Over 150 theatrical venues, concert halls, music clubs and sport arenas across the whole of Israel – in cities and communities large and small – were lit up in red on 26th December 2020 in a ‘Red Alert evening of action’ designed to highlight culture and the arts and the immense amount of enjoyment, entertainment and value that it brings to all.
The spontaneous event – that began like so many of these organic movements as an animated conversation – was organised by multidisciplinary artist, musician and lighting designer Nadav Barnea, together with lighting designer Baruch Shpigelman, and it energised and united engineers, technicians, designers and directors working in every discipline in the sector – lighting, sound, video, staging, rigging, visual, scenic, cameras & broadcast, etc.
Delighted to participate was another leading Israeli lighting designer, Eran Klein of Cochavi&Klein who worked closely with his business partner Eli Cochavi to light up one of the two main sites in central Tel Aviv with an all-Robe lighting rig featuring Spiiders, BMFL Spots and LEDWash 1200 fixtures.
The lights were supplied by Danor Theatre and Studio Systems whose Erez Hadar also enthusiastically participated in the event.
These Robe fixtures were used to illuminate The Cameri Theatre, and the Tel Aviv Performing Arts Centre, all standing adjacent to one another in Sderot Sha’ul HaMelech square.
“Robe was my first choice,” explained Eran, “I picked the Spiiders and LEDWashes for their power, coverage and fantastic colours as it was important to get a really rich and luminescent red.” The BMFL Spots were used for crisp gobo projections together with cool animation effects and other textural overlays.
The fixtures were all positioned on flight cases and other objects in the square, where they had an unhindered beam-path to illuminate the buildings, all of which glowed in resplendent red.
The other major Red Alert site in central Tel Aviv was the Habima Theatre – lit with 12 x Robe MegaPointes – and the Culture Palace which were also turned red for the evening.
Other notables included the Jerusalem Theatre, Teddy Stadium and the Israeli Museum of Art also in Jerusalem.
The goal of the action was to fire up all media outlets, try and get the voice of the industry in front of more people, and most notably, to influence politicians to help with re-starting the industry and getting venues open and events being staged and operating in a Covid safe environment.
The political situation in Israel is complicated. Earlier in December, its fragile coalition government collapsed after 7 months, and the country will have its fourth general election in less than two years, most probably towards the end of March 2021.
The – usually – lively music, arts and culture scene in Israel is richly diverse, incredibly proactive and through the years has produced an abundance of talented individuals who are acclaimed worldwide. The country is also a popular touring circuit destination for major international artists and performers, and there is a large associated ‘culture tourism’ sector that boosts the GDP each year.
The locally-based creative and technical production infrastructure that supports this dynamic segment is also hailed as for its ingenuity and excellence.
During the pandemic, the lighting of buildings, monuments and landmarks in red has become synonymous with support for live events and the performing arts which have been particularly hard hit since shutting down in March 2020.

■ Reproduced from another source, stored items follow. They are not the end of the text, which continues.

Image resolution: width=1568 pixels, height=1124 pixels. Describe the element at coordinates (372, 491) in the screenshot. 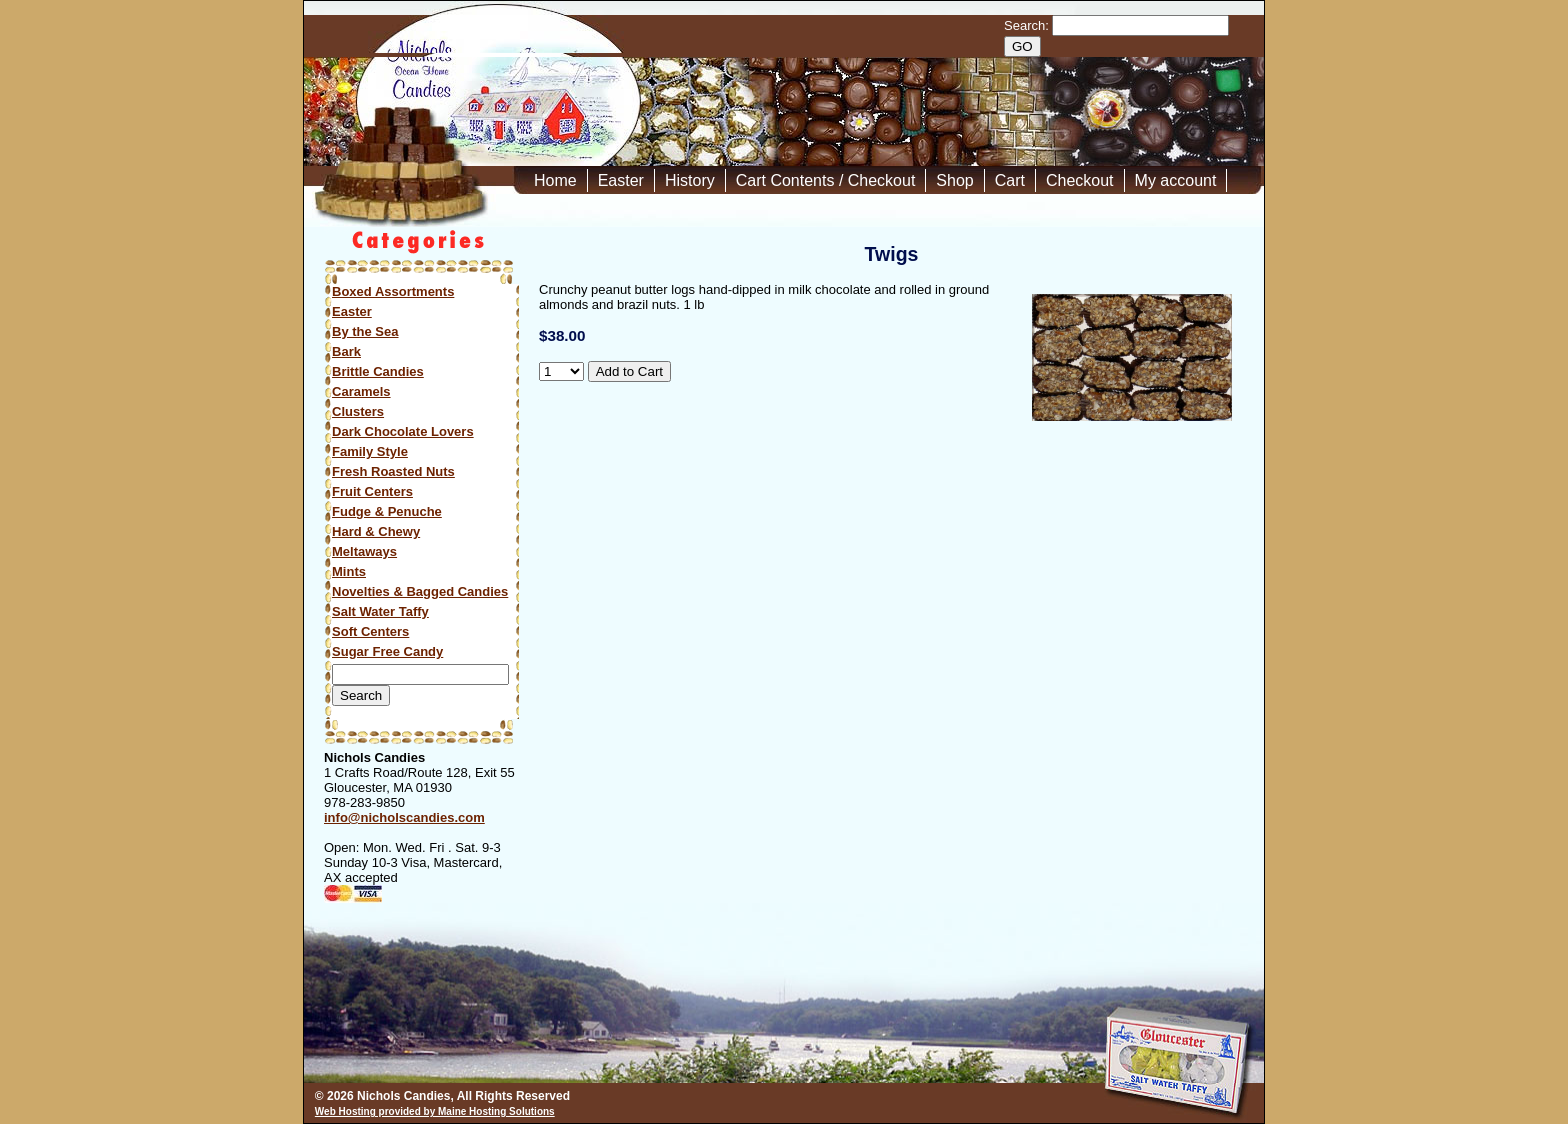

I see `Fruit Centers` at that location.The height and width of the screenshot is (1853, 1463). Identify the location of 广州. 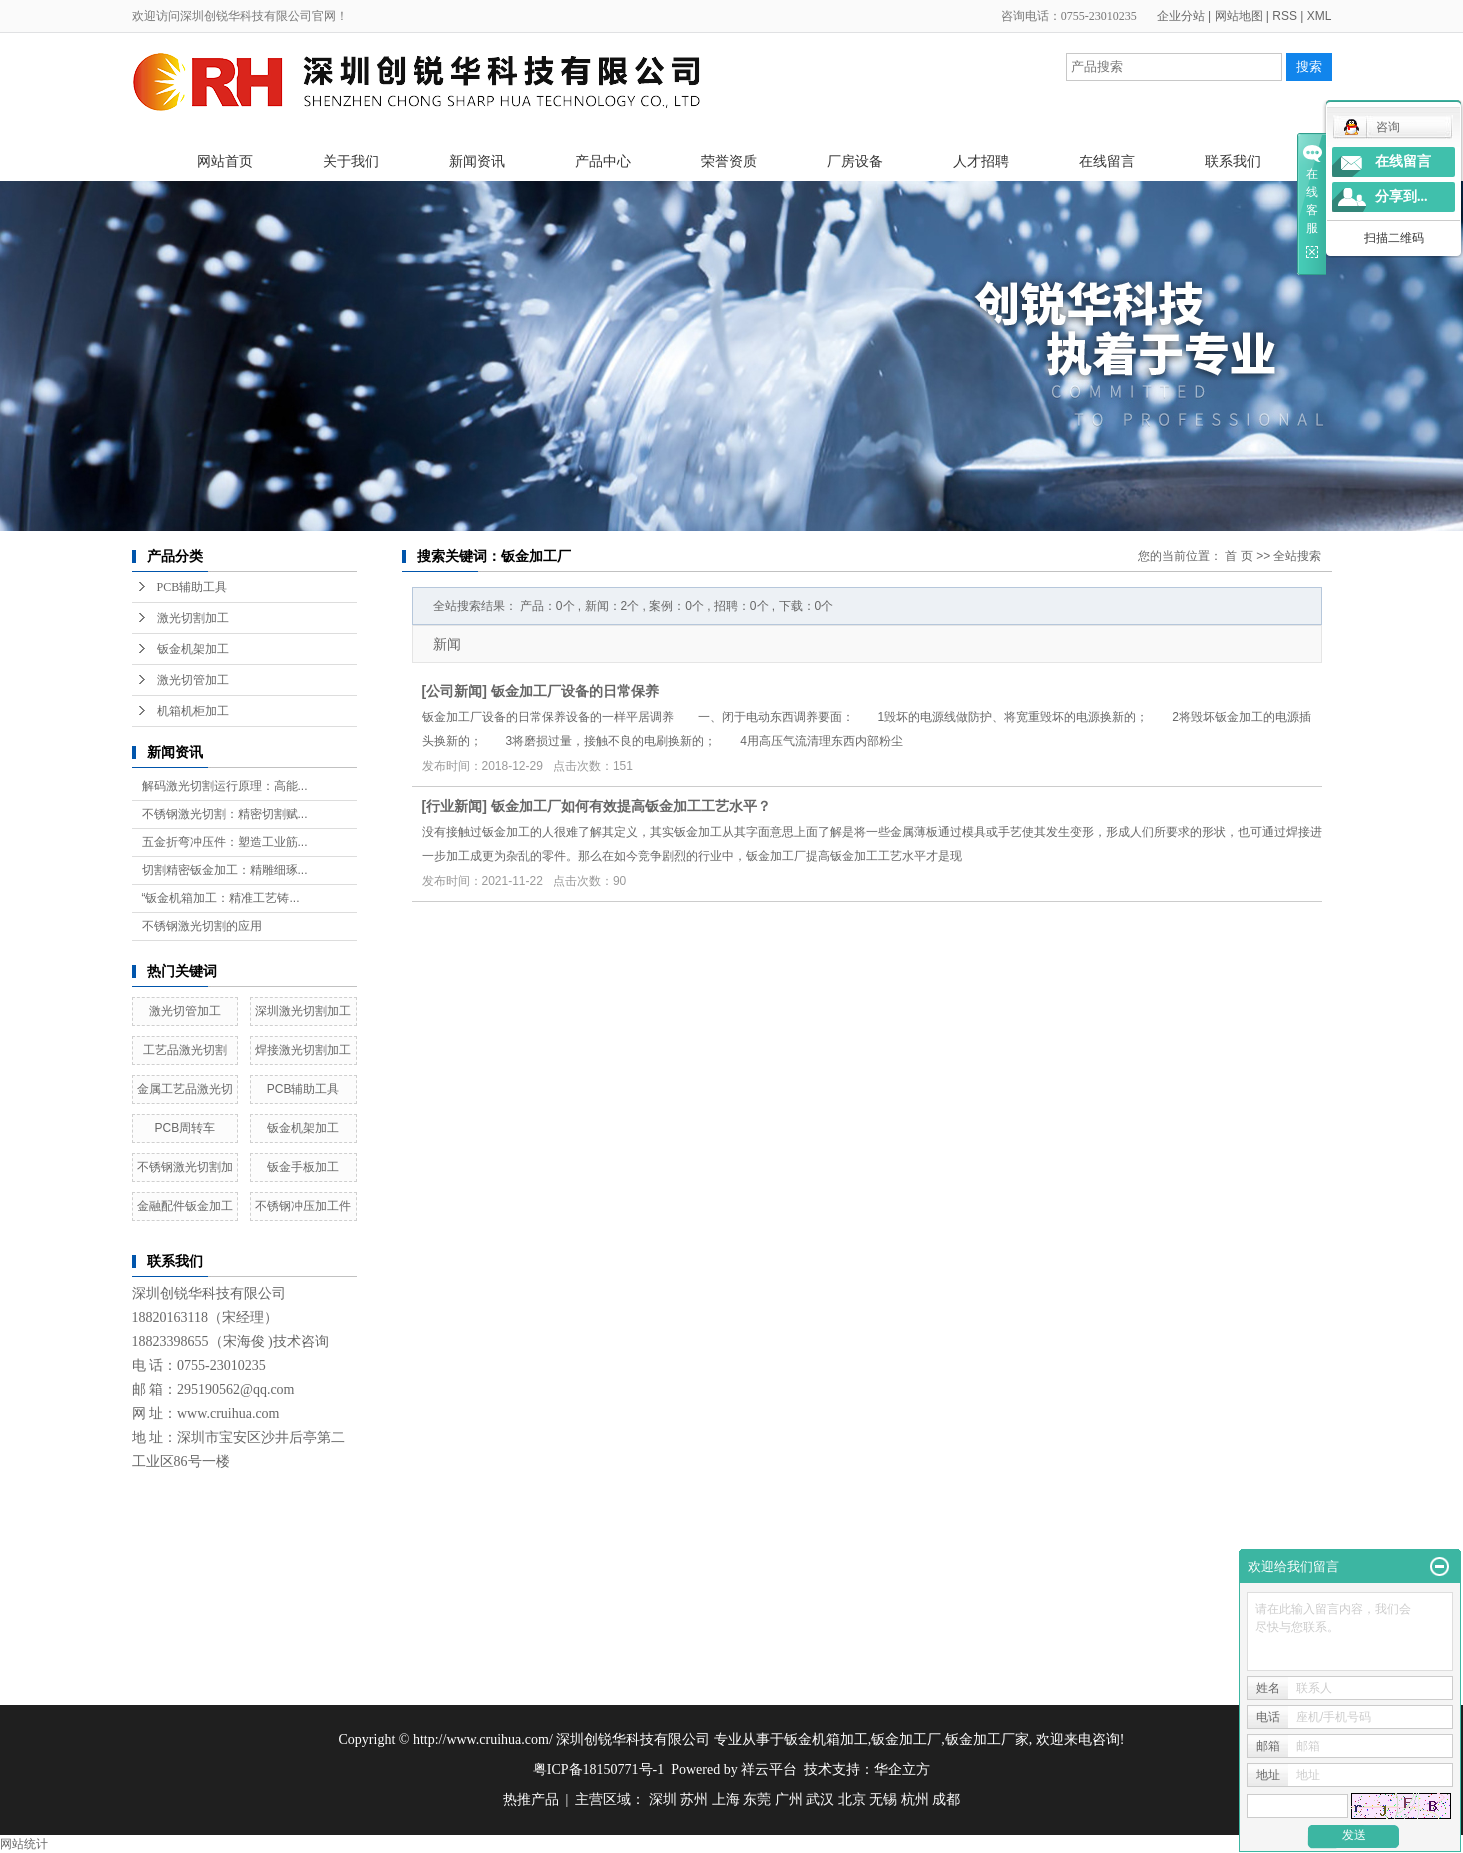
(789, 1799).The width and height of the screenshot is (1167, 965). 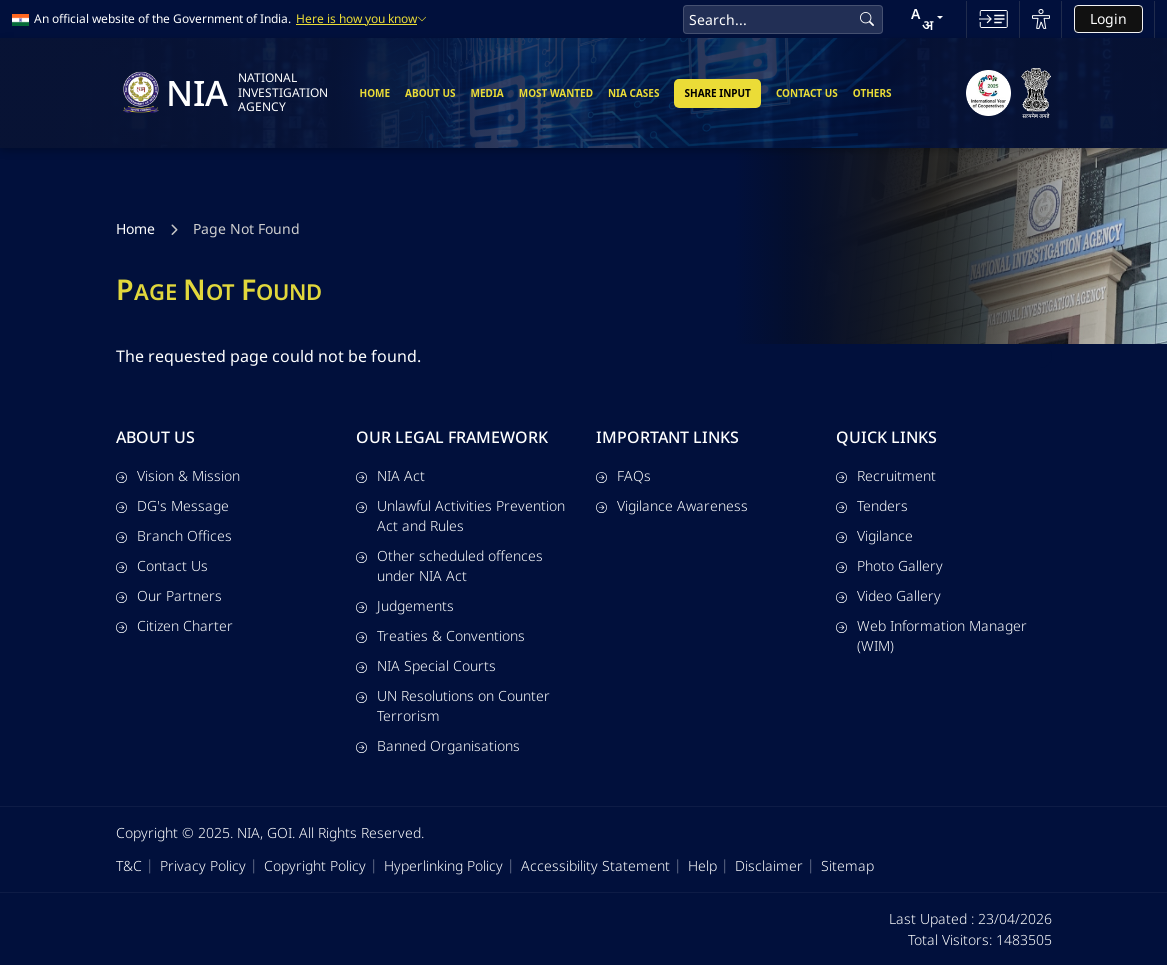 What do you see at coordinates (129, 865) in the screenshot?
I see `T&C` at bounding box center [129, 865].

In many parts of the world – Israel included – companies and professionals in the sector have had no roadmap or timescale for restarting and have received no financial assistance to stay afloat.
“Our expectations grew higher each time the list of places lit in red expanded,” commented Nadav. “We saw places we didn’t even know were joining in posting red pictures and tagging the event on social media, and it was incredible!
“We knew that the media has the power to really spread the word and apart from a few interviews to radio shows we did not expect it to explode as it did!”
Almost every national newspaper, news channel and web portal commented and talked about the action with several front-page features and lead stories.
“I can happily say that a moment of ‘let’s do something’ became a show of force presented by the whole Israeli entertainment industry,” commented a delighted Nadav.
Approximately 150 different buildings were lit red, with 1500-2000 people involved which is a remarkable achievement.
Lighting designer Baruch Shpigelman, who is currently working with Nadav, stated, “It united an entire industry which said, loud and clear, that entertainment and performance is part of every element of Israel, north to south, east to west. Its existence is at the essence of people’s spirit and well-being, as without culture, there’s no community! The entertainment industry is proud to say – we are still here and we are here to stay!!”